Despite this, the criteria for assistance are still based on models that do not fit this reality. A self-employed person who lost all her clients overnight will not receive assistance if she does not have a lease. Someone who was forced to purchase basic necessities for her home because there was nothing to live on will be considered as not being harmed, because the expense is not "business." And even when assistance is provided, it is sometimes in tiny amounts. This is technical assistance to a business that fits the state's definitions, not the reality on the ground.
When the government treats all businesses as one unified entity, it forgets the majority: the self-employed who work without a paycheck, without employees, without unemployment benefits when their jobs disappear, and without the backing of a corporation. They are transparent to the system – and are not counted. The outline was built from a formal-budgetary perspective, and not from an understanding that the business is a direct source of income. The real question is not how much money was transferred – but how many businesses will survive the coming months, and how to ensure that this happens.
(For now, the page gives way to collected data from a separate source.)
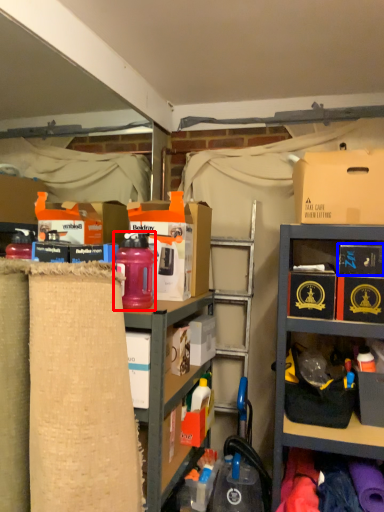 Question: Which object is closer to the camera taking this photo, bottle (highlighted by a red box) or storage box (highlighted by a blue box)?

Choices:
 (A) bottle
 (B) storage box

Answer: (A) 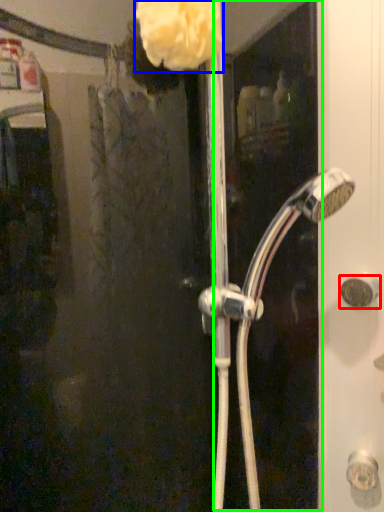 Question: Which object is the farthest from door handle (highlighted by a red box)? Choose among these: flower (highlighted by a blue box) or screen door (highlighted by a green box).

Choices:
 (A) flower
 (B) screen door

Answer: (A) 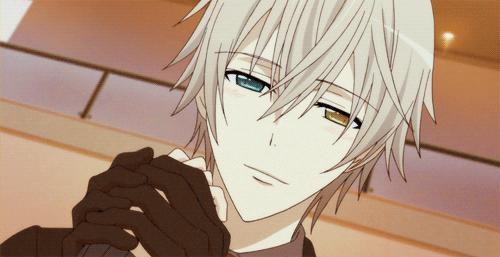 Locate an element on the screen. The width and height of the screenshot is (500, 257). wall is located at coordinates (382, 256), (466, 146). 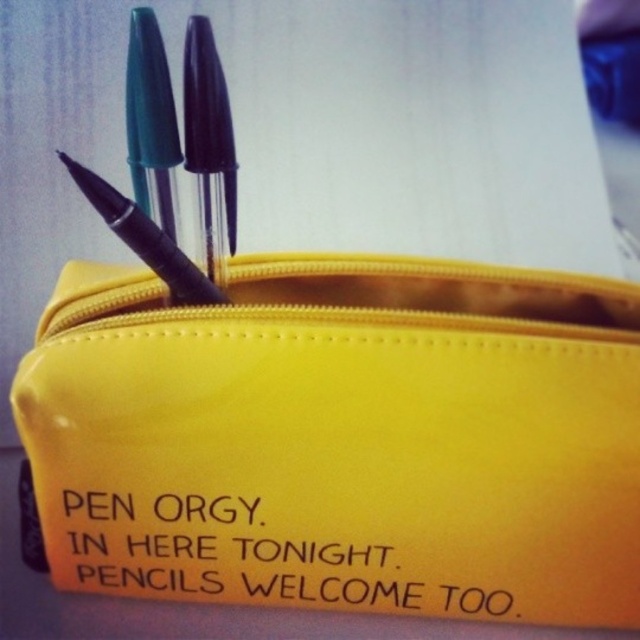 Who is taller, yellow vinyl pouch at center or matte black pencil at upper center?

With more height is yellow vinyl pouch at center.

Who is shorter, yellow vinyl pouch at center or matte black pencil at upper center?

matte black pencil at upper center

Which is in front, point (326, 528) or point (150, 266)?

Point (150, 266) is more forward.

I want to click on yellow vinyl pouch at center, so click(x=342, y=438).

Can you confirm if yellow matte text at center is wider than matte black pencil at upper center?

Correct, the width of yellow matte text at center exceeds that of matte black pencil at upper center.

Which of these two, yellow matte text at center or matte black pencil at upper center, stands taller?

yellow matte text at center

Identify the location of yellow matte text at center. (282, 547).

Who is more forward, [144,442] or [304,595]?

Point [144,442] is in front.

Which is more to the right, yellow vinyl pouch at center or yellow matte text at center?

yellow vinyl pouch at center

Between point (113, 528) and point (250, 602), which one is positioned behind?

The point (250, 602) is more distant.

Find the location of `yellow vinyl pouch at center`. yellow vinyl pouch at center is located at coordinates (342, 438).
The allocated budget hardly reaches businesses that have no rent, employees, or inventory – as if a business without formal expenses is a business that is not affected. In practice, the main expense of a freelancer is the very ability to exist. Therefore, when there are no "known" expenses, there is also no compensation – even if income has completely collapsed. It is true that employees are also affected during such periods, but at least they have the option of unemployment benefits. Self-employment has almost no safety net.
It's time for a profound change. Small businesses are not marginal – they are the infrastructure. Women who run them support families, strengthen local trading communities and provide essential services. And when they fall – the entire economy pays the price. A strong economy is not built on uniformity but on understanding diversity. Not every business is a limited liability company, and not every income appears on an official form. If policy continues to suit only the big ones – we will find ourselves in a country where only the big ones survive.
We at Future Initiatives meet these women every day. They are brave and enterprising, but they too have their limits. They are not asking for mercy, but for a framework that understands that it is precisely those who appear transparent who are sometimes the ones who sustain the Israeli economy when the storm hits. The result is clear: once again, hundreds of thousands of women are left outside the envelope of aid.